A listener asks which artist has hit the Hot 100 the most without cracking the Top 40. The answer: Steve Alaimo, who’s done it nine times. Casey says, “I really hope Steve hits soon with a big one, and he will.” But Alaimo would never hit the Hot 100 again.

Welp, I have reached my entirely arbitrary word limit and we’re only halfway through this show. Please join me for part 2, eventually.

5 thoughts on “I Dreamed I Saw Three Dogs Last Night

  1. mikehagerty

    “You’re Still a Young Man” just sits there? Not on my radio. I’d suggest maybe it was KFRC’s processing, but I know it wasn’t.

    “When You Say Love” had a two-year head start as the Budweiser jingle. Writers Jerry Foster and Bill Rice straight-up stole the hook and wrote their song around it and then sold it to Sonny and Cher (more likely to Snuff Garrett, who produced S&C’s records). The guy who wrote the melody for Budweiser ads in 1970, Steve Karmen, sued Foster and Rice for copyright infringement and won.

  2. Wesley

    If I had to record a song based on the Budweiser theme, I’d probably be as bored as Sonny and Cher were in recording it. It had to have cracked the top 40 on the melody alone, because the lyrics are blah.

    And Buddy Miles surpassed the dubious record held by Steve Alaimo in 1975 when he placed his tenth song on the Hot 100 to fail to make the top 40. In fact, none went higher than number 62. He later became the lead vocalist of the California Raisins, which also failed to crack the top 40 with their version of I Heard It Through the Grapevine in 1988. I somewhat hate the fact that I know all this trivia.

  3. porky

    One database shows that “thang” first occurred on the title of a Duane Eddy LP in 1960 (The Twang’s the Thang) and that Brother Jack McDuff (who is generally classified as jazz or funk) used it next in late 1965. Odd that its next usage was by C&W singer Nat Stuckey in mid ’66 with “Sweet Thang,” which went to #4 and spawned a handful of covers. After that, all references of “thang” are R&B or funk.
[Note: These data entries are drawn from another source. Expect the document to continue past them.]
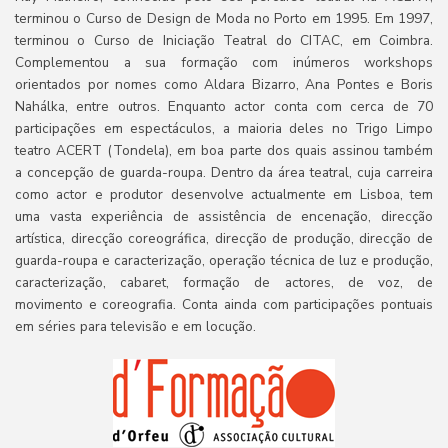
terminou o Curso de Design de Moda no Porto em 1995. Em 1997,
terminou o Curso de Iniciação Teatral do CITAC, em Coimbra.
Complementou a sua formação com inúmeros workshops
orientados por nomes como Aldara Bizarro, Ana Pontes e Boris
Nahálka, entre outros. Enquanto actor conta com cerca de 70
participações em espectáculos, a maioria deles no Trigo Limpo
teatro ACERT (Tondela), em boa parte dos quais assinou também
a concepção de guarda-roupa. Dentro da área teatral, cuja carreira
como actor e produtor desenvolve actualmente em Lisboa, tem
uma vasta experiência de assistência de encenação, direcção
artística, direcção coreográfica, direcção de produção, direcção de
guarda-roupa e caracterização, operação técnica de luz e produção,
caracterização, cabaret, formação de actores, de voz, de
movimento e coreografia. Conta ainda com participações pontuais
em séries para televisão e em locução.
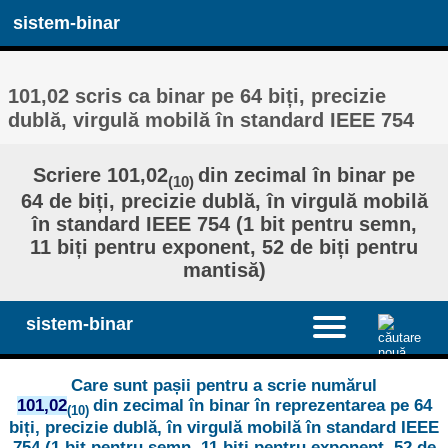
sistem-binar
101,02 scris ca binar pe 64 biți, precizie
dublă, virgulă mobilă în standard IEEE 754
Scriere 101,02
din zecimal în binar pe
(10)
64 de biți, precizie dublă, în virgulă mobilă
în standard IEEE 754 (1 bit pentru semn,
11 biți pentru exponent, 52 de biți pentru
mantisă)
sistem-binar
Care sunt pașii pentru a scrie numărul
101,02
din zecimal în binar în reprezentarea pe 64
(10)
biți, precizie dublă, în virgulă mobilă în standard IEEE
754 (1 bit pentru semn, 11 biți pentru exponent, 52 de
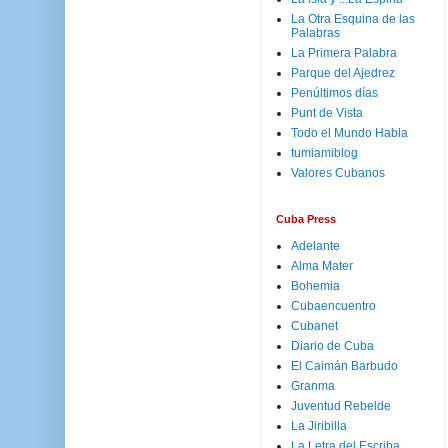
La Otra Esquina de las
Palabras
La Primera Palabra
Parque del Ajedrez
Penúltimos días
Punt de Vista
Todo el Mundo Habla
tumiamiblog
Valores Cubanos
Cuba Press
Adelante
Alma Mater
Bohemia
Cubaencuentro
Cubanet
Diario de Cuba
El Caimán Barbudo
Granma
Juventud Rebelde
La Jiribilla
La Letra del Escriba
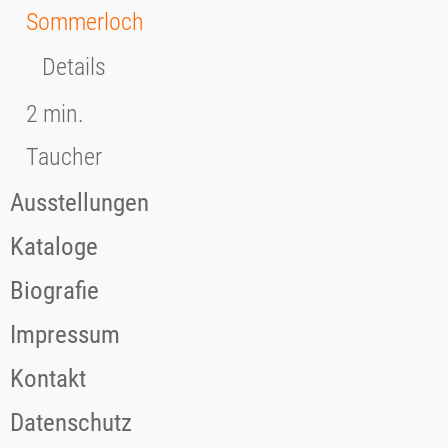
Sommerloch
Details
2 min.
Taucher
Ausstellungen
Kataloge
Biografie
Impressum
Kontakt
Datenschutz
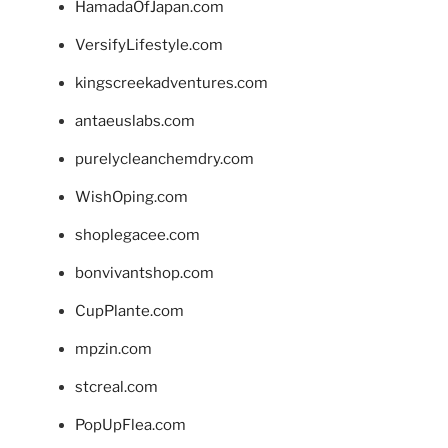
HamadaOfJapan.com
VersifyLifestyle.com
kingscreekadventures.com
antaeuslabs.com
purelycleanchemdry.com
WishOping.com
shoplegacee.com
bonvivantshop.com
CupPlante.com
mpzin.com
stcreal.com
PopUpFlea.com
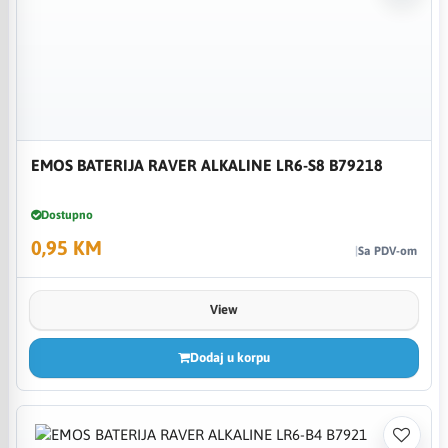
EMOS BATERIJA RAVER ALKALINE LR6-S8 B79218
Dostupno
0,95 KM
Sa PDV-om
View
Dodaj u korpu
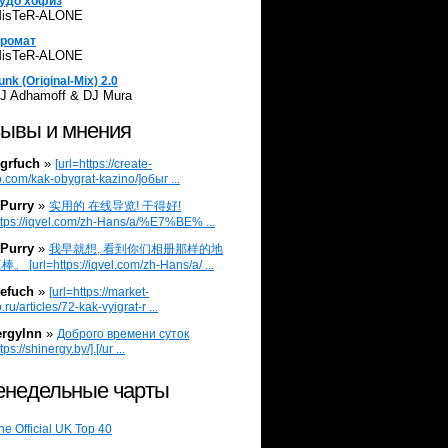
удо хофиз
isTeR-ALONE
ромат
isTeR-ALONE
unk (Original-Mix) 2.0
J Adhamoff & DJ Mura
ывы и мнения
grfuch
»
[url=https://create-
.com/kak-obygrat-kazino/]обыг ...
Purry
»
实用的 在线导览! 干得好!
ttps://iqvel.com/zh-Hans/a/%E7%BE% ...
Purry
»
我早就想, 看到你们相册那样的地
 [url=https://iqvel.com/zh-Hans/a/ ...
efuch
»
[url=https://market-
.ru/articles/72-kak-vyigrat-r ...
ergylnn
»
Доброго времени суток
tps://shinergy.by/].[/ur ...
недельные чарты
he Official UK Top 40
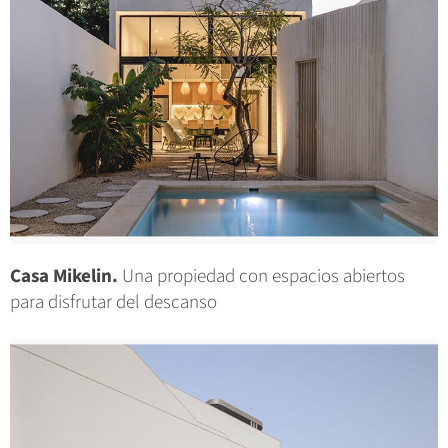
Casa Mikelin.
Una propiedad con espacios abiertos
para disfrutar del descanso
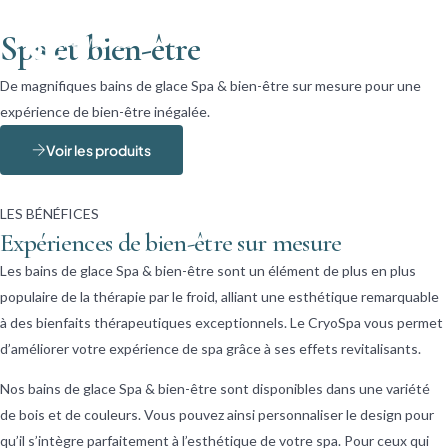
Spa et bien-être
De magnifiques bains de glace Spa & bien-être sur mesure pour une
expérience de bien-être inégalée.
Voir les produits
LES BÉNÉFICES
Expériences de bien-être sur mesure
Les bains de glace Spa & bien-être sont un élément de plus en plus
populaire de la thérapie par le froid, alliant une esthétique remarquable
à des bienfaits thérapeutiques exceptionnels. Le CryoSpa vous permet
d’améliorer votre expérience de spa grâce à ses effets revitalisants.
Nos bains de glace Spa & bien-être sont disponibles dans une variété
de bois et de couleurs. Vous pouvez ainsi personnaliser le design pour
qu’il s’intègre parfaitement à l’esthétique de votre spa. Pour ceux qui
  4. I was fortunate to see Three Dog Night…twice. The first time was in 1984 at the Carleton West in Green Bay, Wisconsin. At that time, there weren’t a lot of performers touring on “the oldies circuit” so a band from the late-60s/early-70s performing in the 1980s was sort of a new concept. This wasn’t some sound-a-like band calling itself Three Dog Night because the singer was related to Corey Wells’ eye doctor. This was Corey Wells, Danny Hutton, and Chuck Negron and they were EXCELLENT! They opened with “One Man Band” and followed with all the Three Dog Night hits you know and love. They let it rip with their version of “Try a Little Tenderness” and did an extended version of “Mama Told Me Not To Come” while chatting with the audience. Five years later, I saw them again at a festival in New London, Wisconsin. This time, Danny Hutton had left the band, so Corey Wells and Chuck Negron carried on. Prior to that, I got to record a radio interview with Corey Wells which aired on WDUX/Waupaca. Corey Wells was a terrific interview. He said ABC/Dunhill Records was a great record company…never pressured them, let them do their thing, and never insisted they have just one lead singer. Considering that Paul McCartney, The Who, the Rolling Stones, Elton John, members of The Eagles, and even Billy Joel are still performing today, imagine what kind of money Three Dog Night would generate on a tour today.